分かっていながら切り替えられない自分を快く感じられず、ダメな自分を突きつけられたことだろう。また誰しも弱さを持つわけで、そこに適切な配慮をして、追い込まなくても済む暮らしを提供したい。

  • 個別的な配慮が行き届いているか

 イレギュラーは基本的に避ける姿勢で、かつイレギュラーは起こりうることとしてどう対処するかである。変化への弱さ、不安・緊張の強さ、こうした未熟さには、その折々に個々の全体像に即した配慮が必要になる。今回は理解し折り合ってくれた。さらにメッセージへの誘いにはどんな手立てが考えられたであろうか。

  • 不安・緊張への配慮は・・・

今までの経過から―バス旅行で乾杯の音頭役、不安で食堂移動を渋る感触であった。「どうしたらいいかしら?」で好きな職員名を挙げる。好きな人と一緒に移動し、前に出ることで、気持ちが支えられ、役回りを果たすことができた。新たな事での不安・緊張があり、引っ込んでしまいがちなタイプでもある。そこでの立ち直りは大好きな人であった。セルフコントロールの前段階で人に支えられる経験を十二分にとること、人から注ぎ込まれる安心感が自信の土壌になっていく、これが原則的な解釈である。

  • 引っ込み型から想定できることは

 手近にある塗り絵を逃避材料に引っ込んでしまう。この逃避材料を与えたままで「キリのいい」ところでは立ち直りが難しい。塗り絵の件は想定されることであり、「急な」事柄を伝える時点で塗り絵を先取りして、用意してあげる手立ても考えられる。行動傾向を想定して、どんな配慮が要るか、この適切さを生み出すのが全体像を把握することである。

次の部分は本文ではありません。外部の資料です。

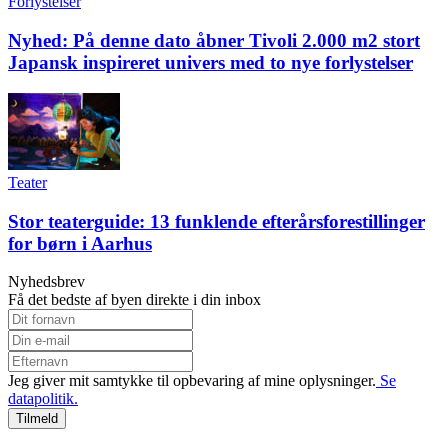
Forlystelser
Nyhed: På denne dato åbner Tivoli 2.000 m2 stort
Japansk inspireret univers med to nye forlystelser
Teater
Stor teaterguide: 13 funklende efterårsforestillinger
for børn i Aarhus
Nyhedsbrev
Få det bedste af byen direkte i din inbox
Jeg giver mit samtykke til opbevaring af mine oplysninger.
Se
datapolitik.
Tilmeld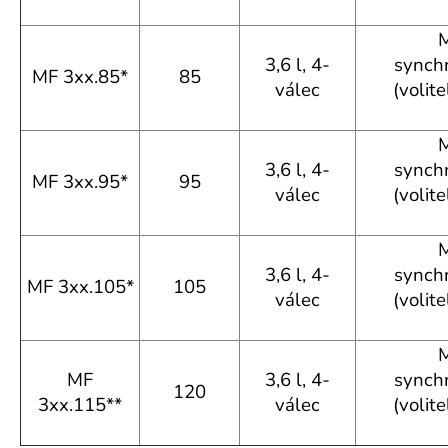
M
3,6 l, 4-
synchr
MF 3xx.85*
85
válec
(volit
M
3,6 l, 4-
synchr
MF 3xx.95*
95
válec
(volit
M
3,6 l, 4-
synchr
MF 3xx.105*
105
válec
(volit
M
MF
3,6 l, 4-
synchr
120
3xx.115**
válec
(volit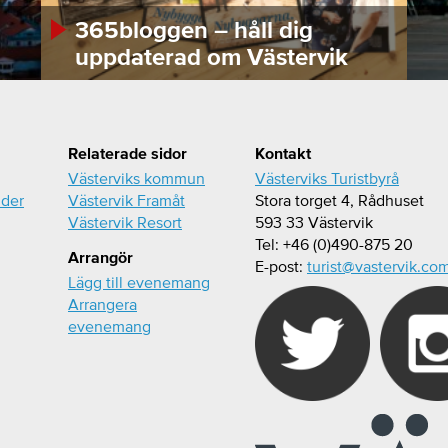
365bloggen – håll dig
uppdaterad om Västervik
Relaterade sidor
Kontakt
Västerviks kommun
Västerviks Turistbyrå
ider
Västervik Framåt
Stora torget 4, Rådhuset
Västervik Resort
593 33 Västervik
Tel: +46 (0)490-875 20
Arrangör
E-post:
turist@vastervik.co
Lägg till evenemang
Arrangera
evenemang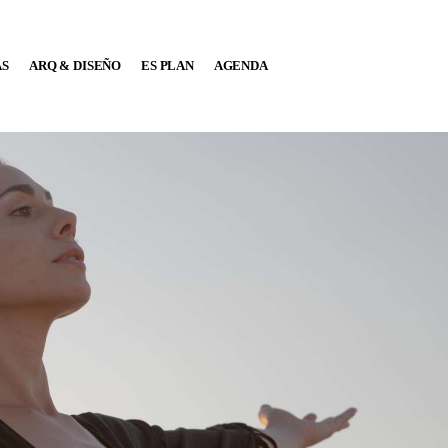
AS
ARQ & DISEÑO
ES PLAN
AGENDA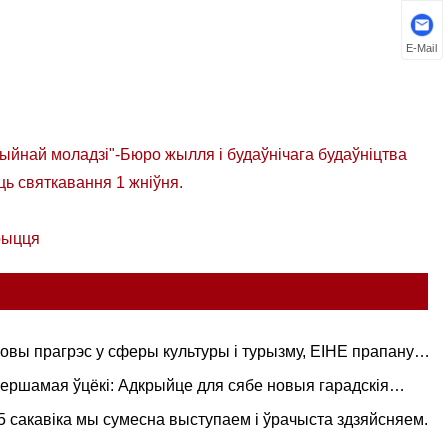
E-Mail
йнай моладзі"-Бюро жылля і будаўнічага будаўніцтва
ць святкавання 1 жніўня.
рыцця
овы прагрэс у сферы культуры і турызму, EIHE прапануе
м спачатку даследаваць палац-шэдэўр на міфічную
ершамая ўцёкі: Адкрыйце для сябе новыя гарадскія
атыку.
вутасці з Eihe
5 сакавіка мы сумесна выступаем і ўрачыста здзяйсняем.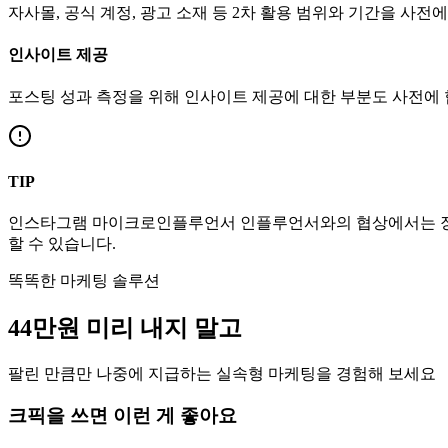
자사몰, 공식 계정, 광고 소재 등 2차 활용 범위와 기간을 사전
인사이트 제공
포스팅 성과 측정을 위해 인사이트 제공에 대한 부분도 사전에
TIP
인스타그램
마이크로인플루언서
인플루언서와의 협상에서는 장
할 수 있습니다.
똑똑한 마케팅 솔루션
44만
원
미리 내지 말고
팔린 만큼만 나중에 지급하는 실속형 마케팅을 경험해 보세요
크픽을 쓰면 이런 게 좋아요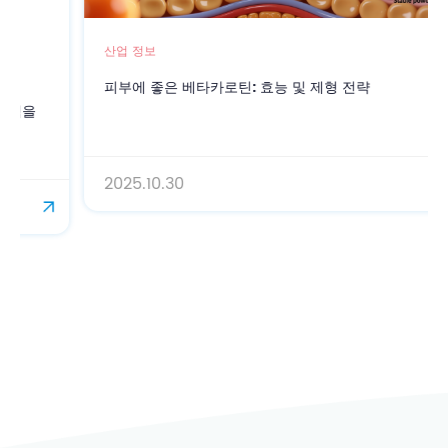
산업 정보
피부에 좋은 베타카로틴: 효능 및 제형 전략
2025.10.30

こうした配慮はタイミングが意味を持つ。「急な」出来事を伝える時点で「こんなことをお願いしたい」と同時に「その後、大好きな塗り絵を用意しておくからね」と自分の気持ちが逃げ込む前に安心材料を先取りできたら、心の準備がし易いと言える。あらかじめならば、そんな約束が成り立つであろう。自ら塗り絵に入ってからでは否定された、規制された感が強く残り、かたくなさが出てきてしまう。

  • 譲歩策に含まれる問題性

譲歩策「嵐の歌」で上手く切り替えられたが、大好きな事だけに特効薬的に期待できる。即効性もあり安易に使いたくなる。不安・緊張への配慮やあらかじめの手立てなどきめの細かさを忘れさせてしまいかねない。結果が出るからいいのではない、気持ちをどう整えるかに焦点を当てなければ、大人の歩みにつながらない。

改めて、こんなことを考える機会になった。